Mary Anne Bobinski (born 1962) is dean of the Emory University School of Law and an American legal scholar and educator whose research focuses on health law in the United States and Canada. She was the dean of the Allard School of Law at the University of British Columbia from 2003 to 2015 and is a past President of the American Society of Law, Medicine and Ethics.

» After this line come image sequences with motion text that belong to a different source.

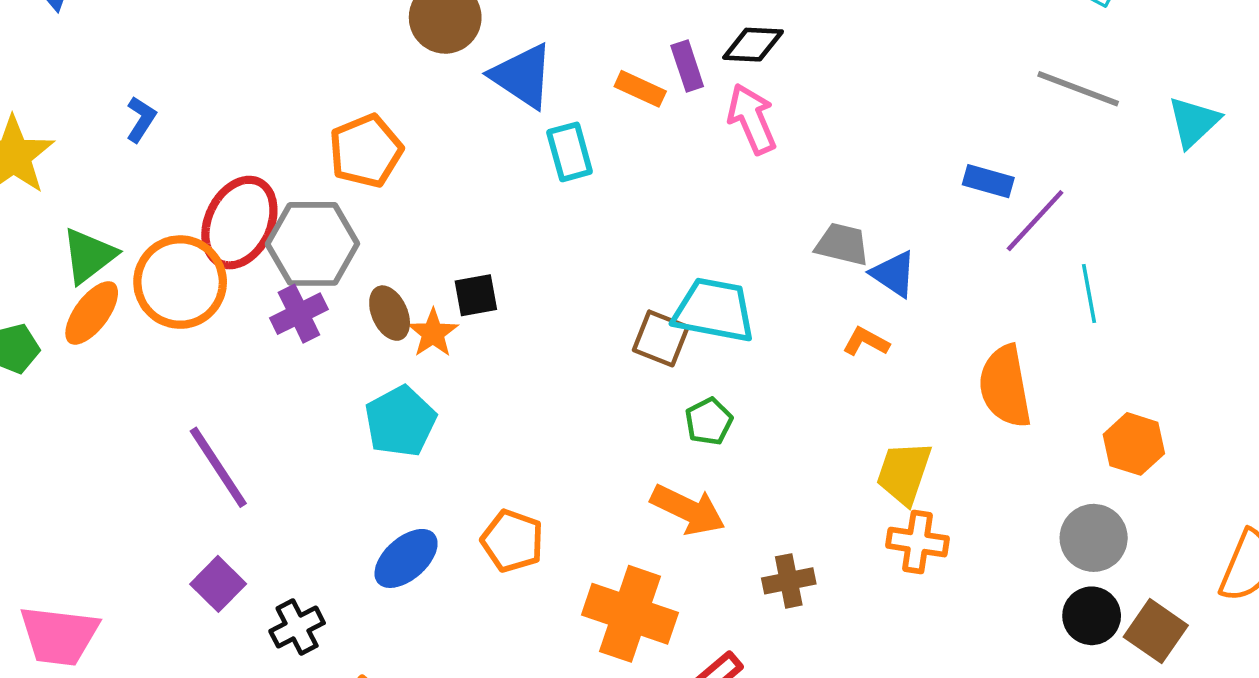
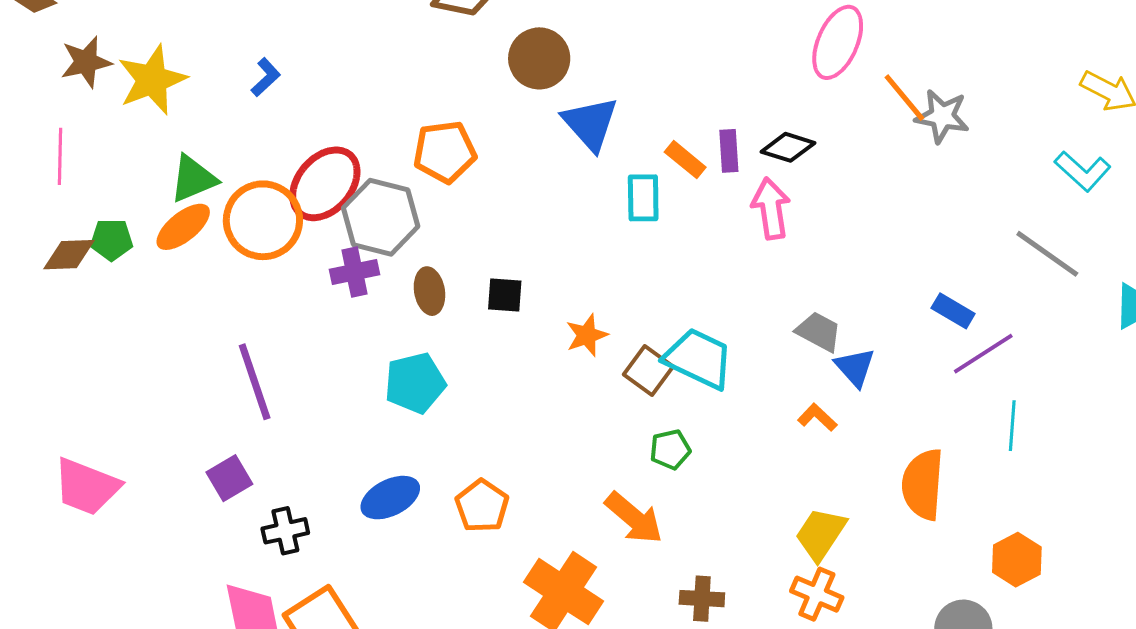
cyan rectangle: (570, 152) -> (643, 198), moved
orange star: (433, 333) -> (587, 335), moved

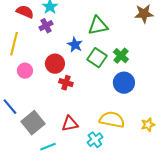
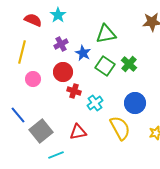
purple cross: (46, 26) -> (61, 44), moved
blue circle: (124, 83) -> (135, 103), moved
yellow semicircle: (112, 120) -> (120, 128), turned 50
cyan cross: (95, 140) -> (95, 103), moved

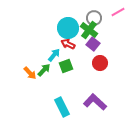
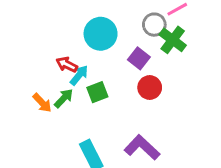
gray circle: (94, 18) -> (154, 25), moved
green cross: (89, 30) -> (173, 40), moved
red arrow: (68, 44) -> (67, 64), moved

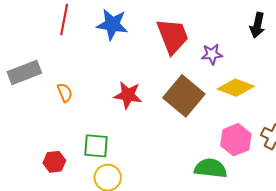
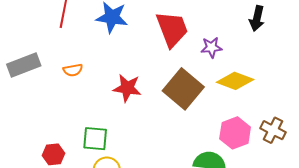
orange semicircle: (65, 93) -> (73, 70), moved, turned 102

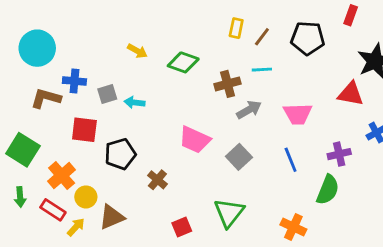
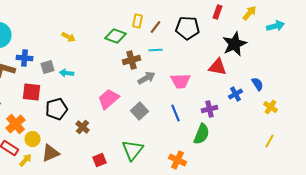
green diamond: (183, 62) -> (116, 36), moved
pink trapezoid: (195, 140) -> (108, 99), turned 115

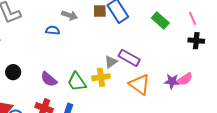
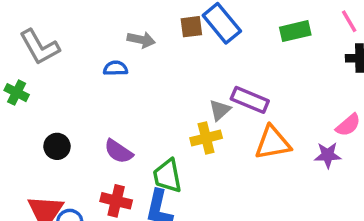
green rectangle: (160, 21) -> (295, 31), turned -48
purple star: (172, 81) -> (328, 155), moved
green trapezoid: (77, 82) -> (167, 176), moved, turned 30
orange triangle: (140, 84) -> (273, 143), turned -40

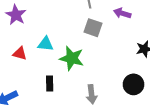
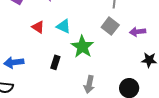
purple arrow: (122, 13) -> (138, 32), moved, turned -42

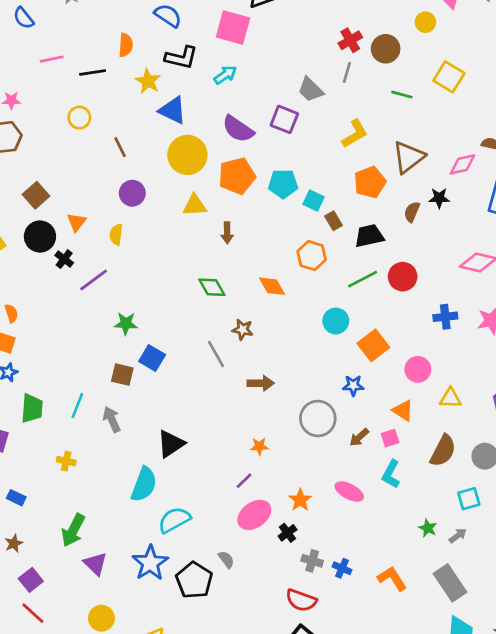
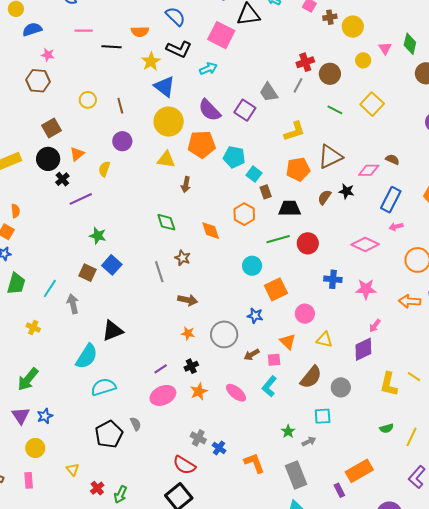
orange semicircle: (126, 45) -> (140, 32), turned 72
yellow circle: (79, 118) -> (88, 100), moved
orange star: (259, 446) -> (188, 333), moved
black cross: (288, 533) -> (191, 366), moved
blue star: (150, 563) -> (45, 416), moved, size x0.6
purple triangle: (95, 564) -> (21, 416), moved

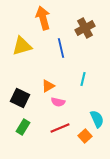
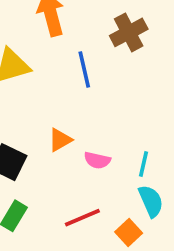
cyan line: (83, 79) -> (143, 164), moved
pink semicircle: (58, 102) -> (97, 160), moved

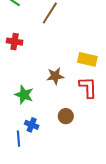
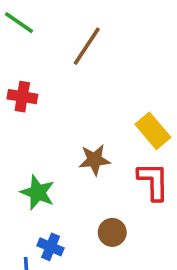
yellow rectangle: (87, 59) -> (153, 131), turned 36

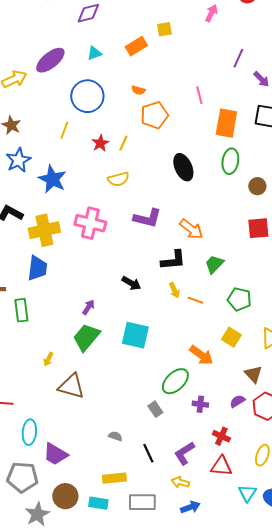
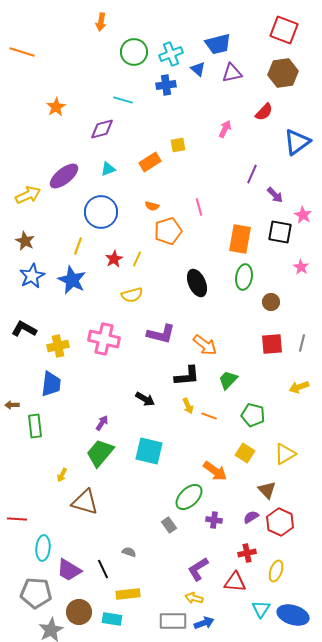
pink line: (199, 95) -> (199, 207), moved
blue star: (52, 179) -> (72, 280), moved
yellow cross: (44, 230) -> (58, 346), size x0.7
red cross: (221, 436) -> (247, 553), moved, turned -36
black line: (148, 453) -> (103, 569), moved
gray rectangle: (142, 502) -> (173, 621), moved

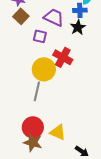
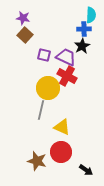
purple trapezoid: (54, 17) -> (66, 57), moved
red circle: (33, 127) -> (61, 152), moved
yellow triangle: (58, 132) -> (62, 127), moved

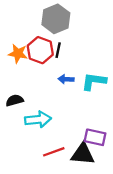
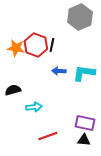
gray hexagon: (56, 19) -> (80, 17), moved
cyan arrow: (38, 119) -> (34, 107), size x0.7
black triangle: (83, 154) -> (84, 140), moved, size x0.6

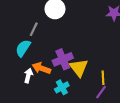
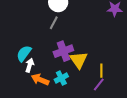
gray line: (34, 29) -> (54, 23), moved
cyan semicircle: (23, 48) -> (24, 53), moved
orange arrow: (41, 68) -> (40, 80), moved

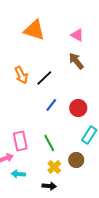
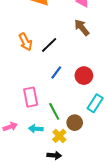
pink rectangle: (20, 141) -> (31, 97), moved
brown circle: (76, 160) -> (75, 123), moved
cyan arrow: (18, 174) -> (36, 129), moved

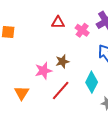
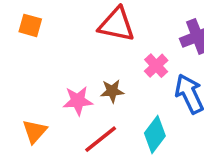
red triangle: (58, 22) -> (117, 25), size x1.6
pink cross: (82, 30) -> (156, 66), moved

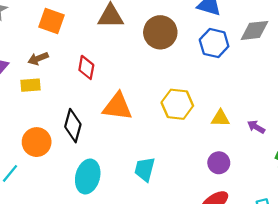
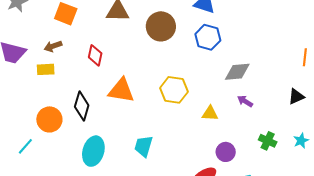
gray diamond: (255, 30) -> (237, 72), moved
yellow triangle: (220, 118) -> (210, 113), moved
purple arrow: (256, 127) -> (245, 101), moved
purple circle: (219, 163) -> (226, 152), moved

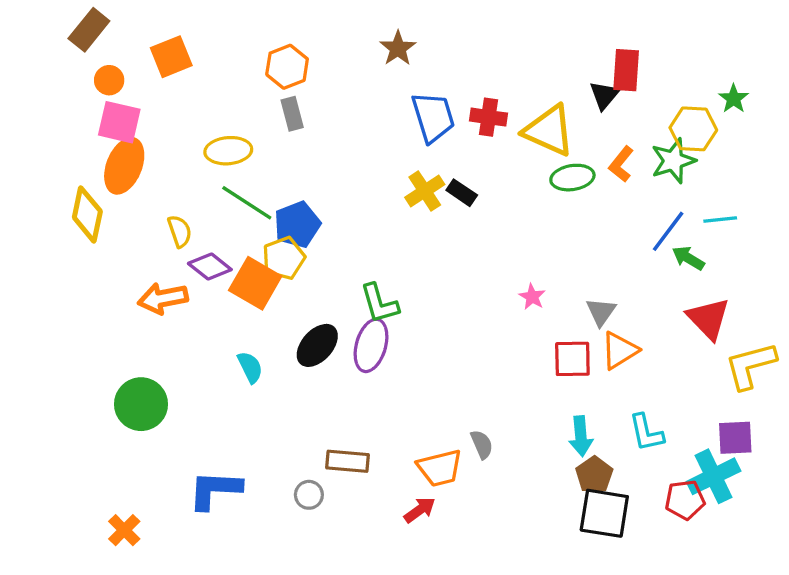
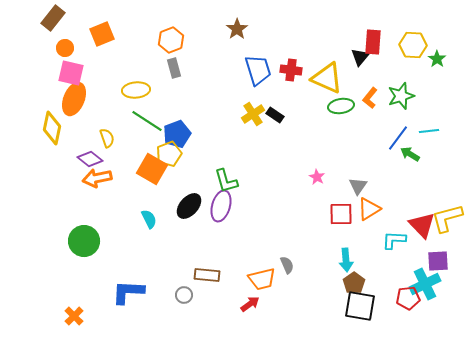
yellow hexagon: (693, 129) -> (413, 45), moved
purple diamond: (210, 267) -> (90, 159), moved
red triangle: (708, 319) -> (422, 225), moved
cyan L-shape: (646, 433) -> (394, 240), moved, turned 105

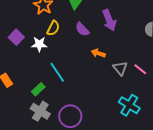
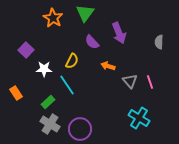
yellow semicircle: (53, 28) -> (72, 61), moved
white star: (39, 44) -> (44, 69), moved
pink line: (140, 69) -> (150, 82), turned 32

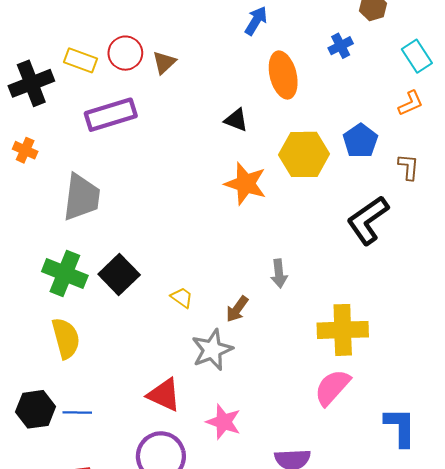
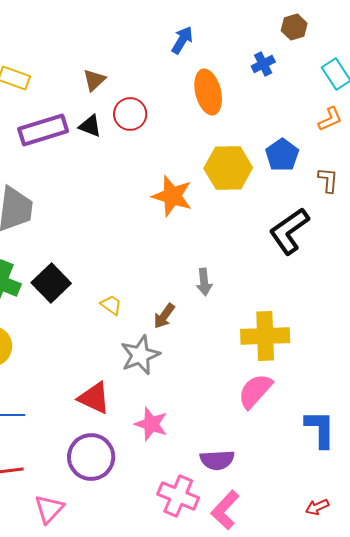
red circle: (125, 53) -> (130, 114), moved
black triangle: (236, 120) -> (90, 126), moved

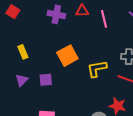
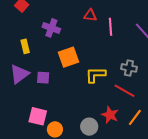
purple cross: (56, 14) -> (51, 28), moved
purple triangle: (22, 80) -> (19, 74), size x1.5

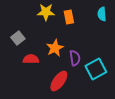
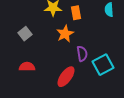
orange star: (55, 48) -> (65, 34), moved
red semicircle: (31, 59) -> (27, 67), moved

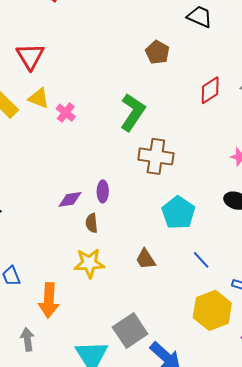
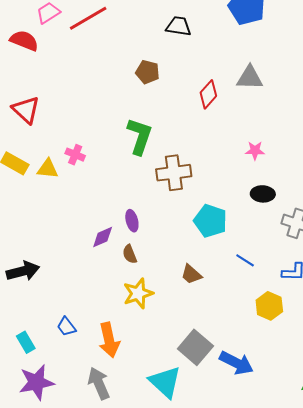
yellow triangle: (39, 98) -> (48, 169), moved
yellow hexagon: (212, 310) -> (269, 306), size x0.7
gray arrow: (27, 339) -> (99, 383), size x1.4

Bobinski was born in Cortland, New York and studied at the State University of New York at Buffalo where she received her BA in psychology in 1982 and her JD in 1987. She served a judicial clerkship with Max Rosenn of the U.S. Court of Appeals for the Third Circuit and then did further study at Harvard Law School, receiving her LL.M. in 1989.  She joined the faculty of the University of Houston Law Center in 1989 as an assistant professor. She served as Director of the Health Law and Policy Institute there from 2001 and from 2002 was the John and Rebecca Moores Professor of Law. In 2003 she was appointed Dean of the Allard School of Law at the University of British Columbia and served in that post through 2015. She is a current (December 2017) member of the Committee of the Allard Prize for International Integrity.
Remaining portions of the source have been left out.